Which of the lines below contain the string "Balear"? Copy each one.

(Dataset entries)
# # # # #

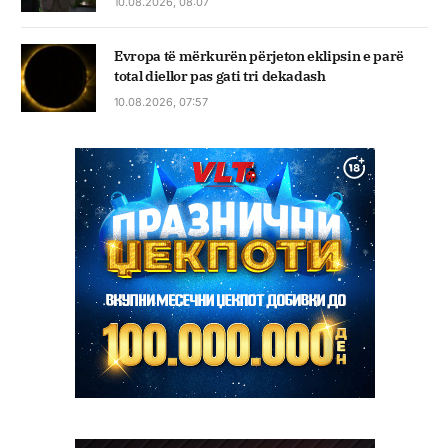
10.08.2026, 08:07
Evropa të mërkurën përjeton eklipsin e parë
total diellor pas gati tri dekadash
10.08.2026, 07:57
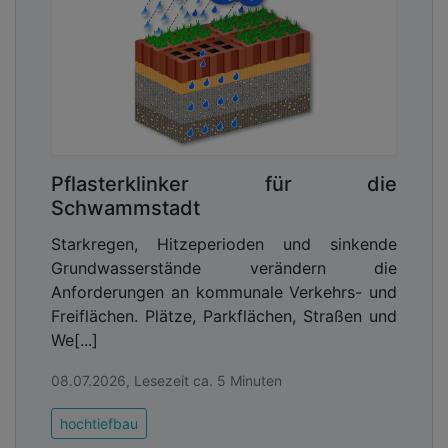
Pflasterklinker für die
Schwammstadt
Starkregen, Hitzeperioden und sinkende
Grundwasserstände verändern die
Anforderungen an kommunale Verkehrs- und
Freiflächen. Plätze, Parkflächen, Straßen und
We[...]
08.07.2026, Lesezeit ca. 5 Minuten
hochtiefbau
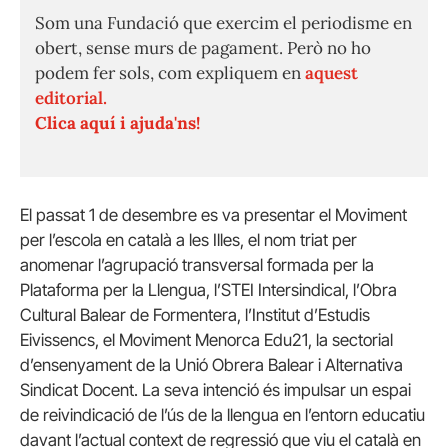
Som una Fundació que exercim el periodisme en
obert, sense murs de pagament. Però no ho
podem fer sols, com expliquem en
aquest
editorial.
Clica aquí i ajuda'ns!
El passat 1 de desembre es va presentar el Moviment
per l’escola en català a les Illes, el nom triat per
anomenar l’agrupació transversal formada per la
Plataforma per la Llengua, l’STEI Intersindical, l’Obra
Cultural Balear de Formentera, l’Institut d’Estudis
Eivissencs, el Moviment Menorca Edu21, la sectorial
d’ensenyament de la Unió Obrera Balear i Alternativa
Sindicat Docent. La seva intenció és impulsar un espai
de reivindicació de l’ús de la llengua en l’entorn educatiu
davant l’actual context de regressió que viu el català en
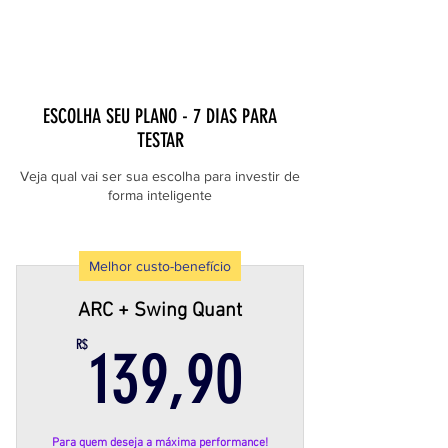
UMA ABORDAGEM INTELIGENTE
AO SEU PORTFÓLIO
ESCOLHA SEU PLANO - 7 DIAS PARA
TESTAR
Veja qual vai ser sua escolha para investir de
forma inteligente
Melhor custo-benefício
ARC + Swing Quant
139,90R
R$
139,90
Para quem deseja a máxima performance!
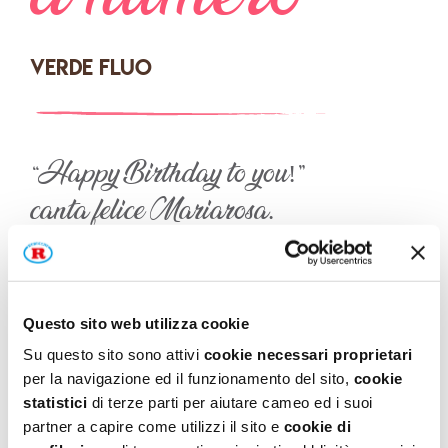
Verde fluo
“Happy Birthday to you!”
canta felice Mariarosa.
Alla festa, una sorpresa in più
con la sua torta prodigiosa.
Sopra è accesa la candelina:
Questo sito web utilizza cookie
colorata e assai carina.
Su questo sito sono attivi
cookie necessari proprietari
per la navigazione ed il funzionamento del sito,
cookie
statistici
di terze parti per aiutare cameo ed i suoi
partner a capire come utilizzi il sito e
cookie di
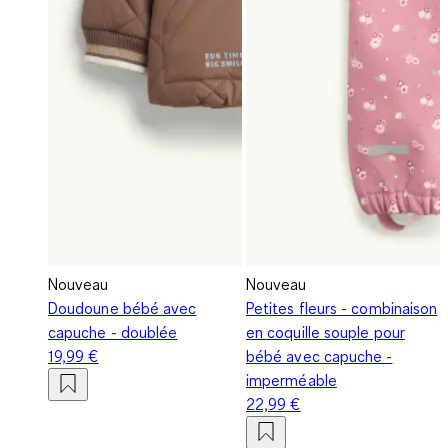
Nouveau
Nouveau
Doudoune bébé avec
Petites fleurs - combinaison
capuche - doublée
en coquille souple pour
19,99 €
bébé avec capuche -
imperméable
22,99 €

# # # # #

[Answer section]
Cultural Balear de Formentera, l’Institut d’Estudis
d’ensenyament de la Unió Obrera Balear i Alternativa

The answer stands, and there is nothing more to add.